If we say it’s a weekend of “killer” ceremonies, workshops and performances lifting the veil on mortality, will you hold the bad pun against us? Either way, that’s what you can expect at the third Festival of Death and Dying, which comes to Sydney’s Rushcutters Bay on September 22 and 23.
It’s also very much in line with the ethos behind the annual event about celebrating the joys of life, the inevitabilities of death and not shying away from the taboo subject.
The festival asks: what happens if rather than denying or fearing death, we do the opposite. Would our lives be richer, deeper and hold more value if we think about and experience mortality?
Founder and festival director Peter Banki (who is research associate in philosophy at the University of Western Sydney) told Broadsheet the two-day event provides practical things we need to know about death and dying – such as what you should put in your will – as well as safe spaces for discussion and grieving, and performances that revel in the beauty of our fleeting existence.

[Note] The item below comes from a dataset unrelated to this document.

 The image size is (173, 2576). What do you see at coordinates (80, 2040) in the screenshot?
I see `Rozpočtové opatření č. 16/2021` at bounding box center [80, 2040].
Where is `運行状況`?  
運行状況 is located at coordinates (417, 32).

“[This year’s festival aims to] develop a distinctly Australian way of affirming both life and death and of linking the two, one that welcomes dance, laughter, drunkenness, love and joy.”

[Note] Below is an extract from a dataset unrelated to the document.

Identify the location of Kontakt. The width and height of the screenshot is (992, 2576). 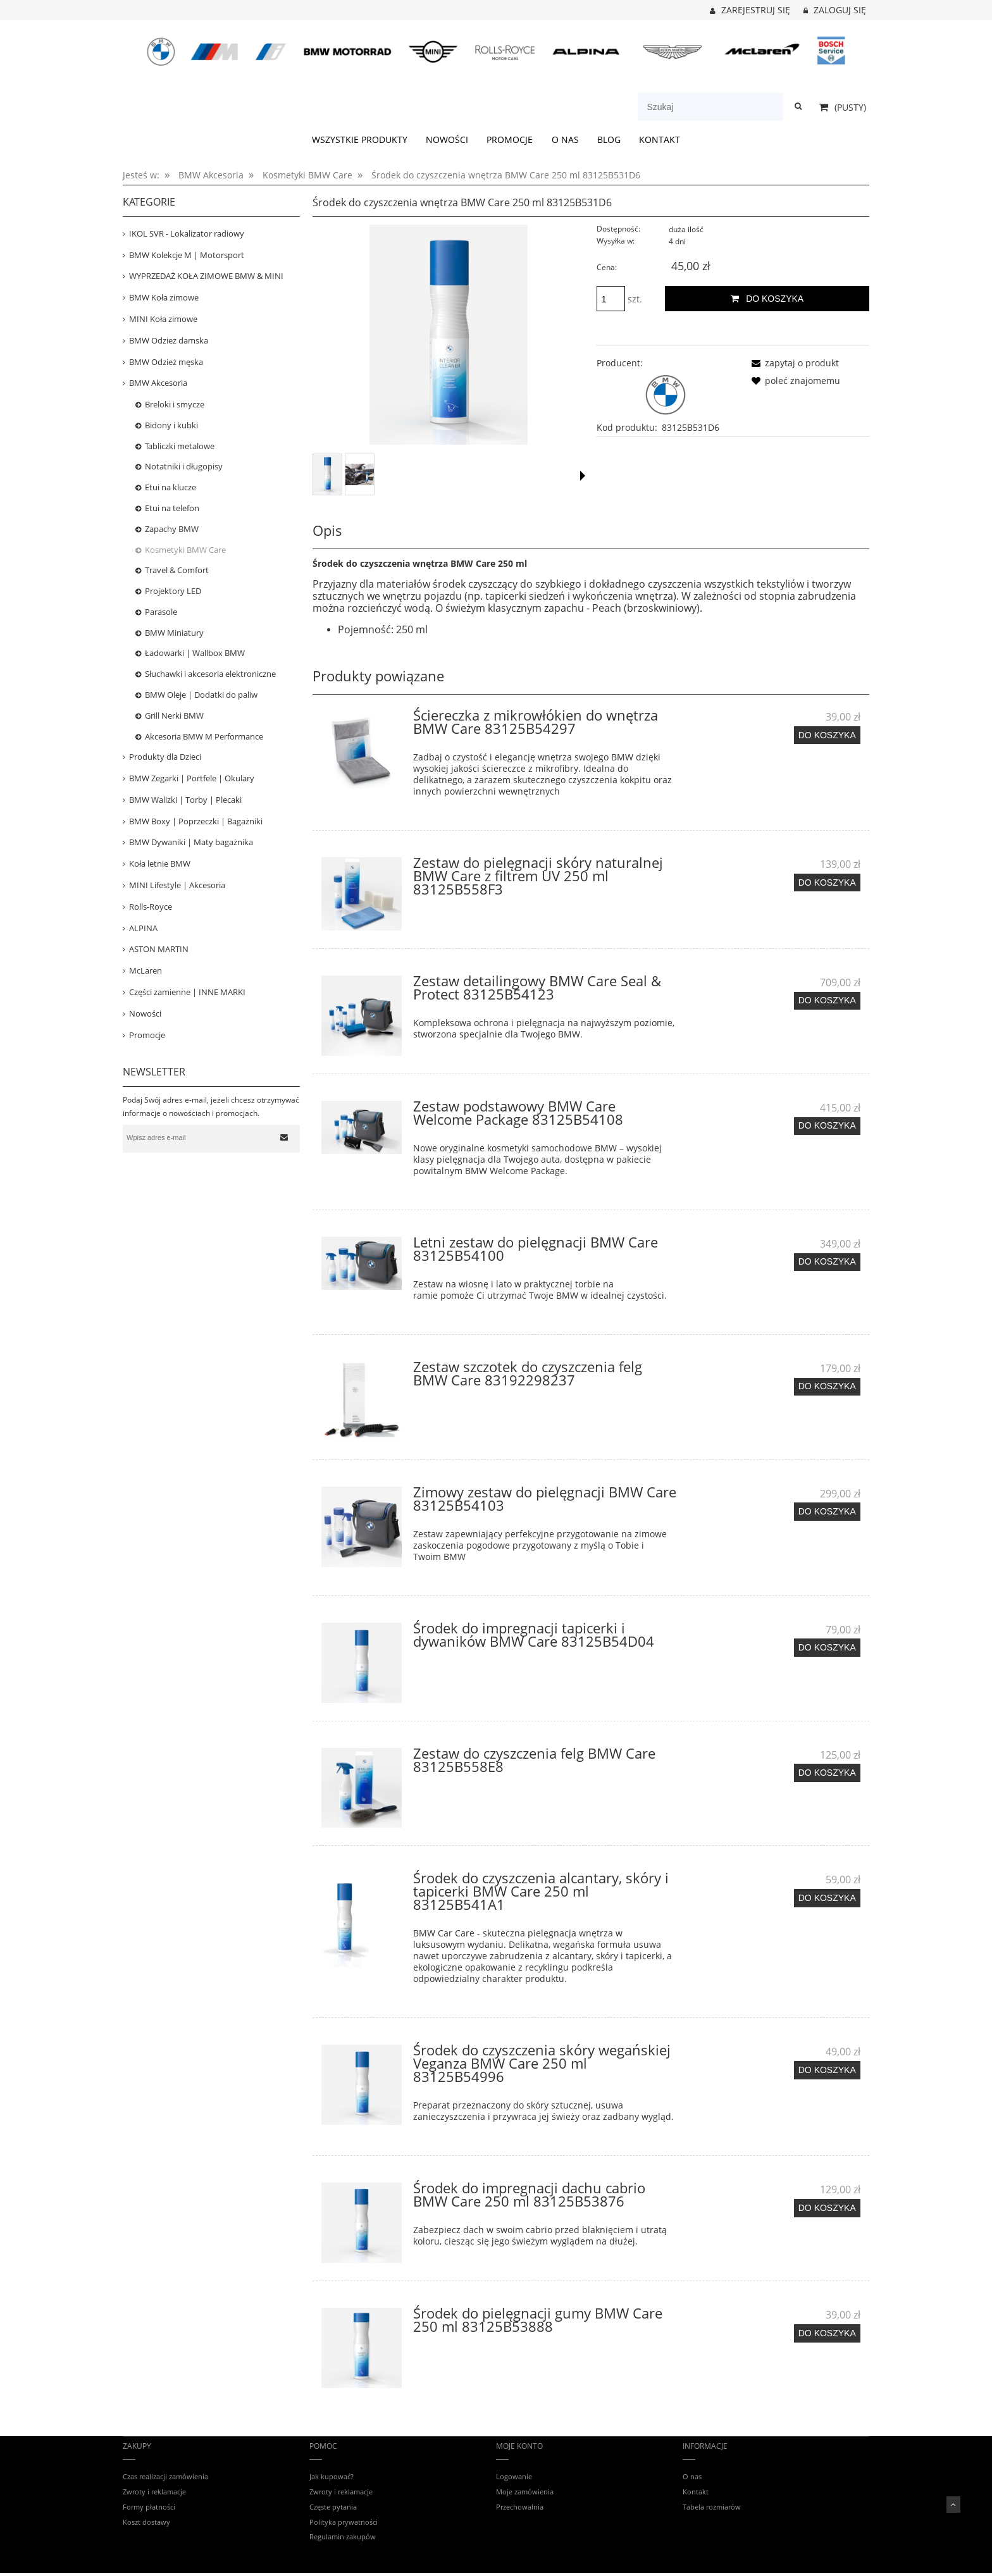 (696, 2491).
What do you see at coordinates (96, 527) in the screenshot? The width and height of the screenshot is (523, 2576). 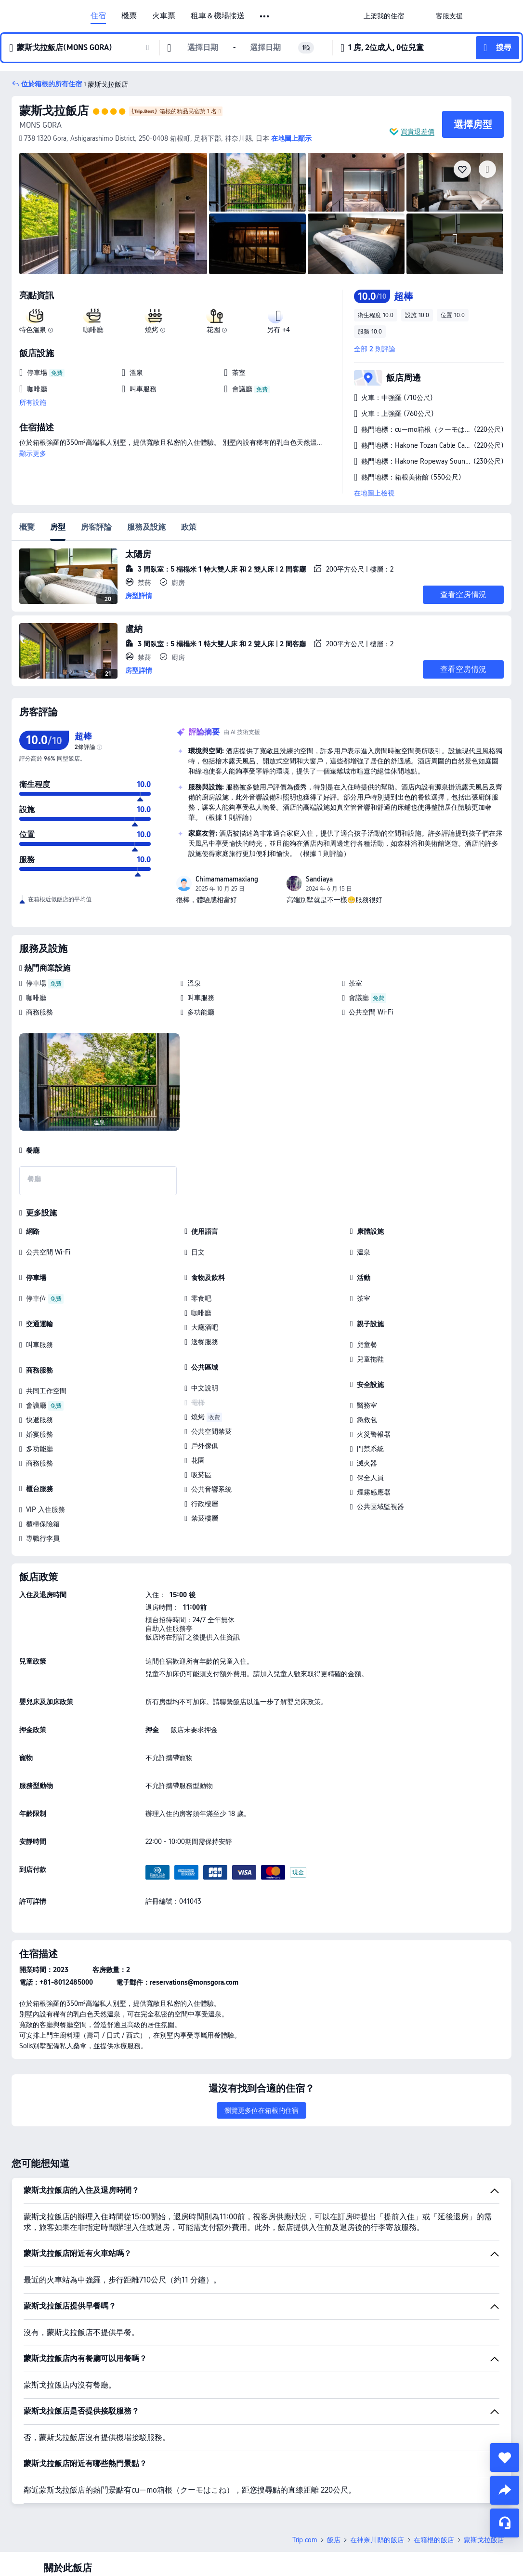 I see `房客評論 [tab]` at bounding box center [96, 527].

Aunty Rhonda Dixon-Grovenor, local Gadigal and Yuin elder and artist, will join the opening and closing ceremonies to bring an important Indigenous Australian perspective to the festival. She will also feature in the Mortality Performance Night, one of the many creative events scattered over the weekend.
“The festival is an opportunity to check in with our mortality,” says Banki. “It's a chance to think about who we really are and what we want to do in life, and what matters most to us.”
Banki uses the Grattan Institute findings to drive home his point. He says 70 per cent of Australians say they want to die at home, but only 14 per cent do. Australia has some of the highest rates of institutional death in the Western world but he hopes with events like this, increasing numbers of people can encounter death on their own terms.
The Festival of Death and Dying is on September 22 to 23 at Rushcutters Bay.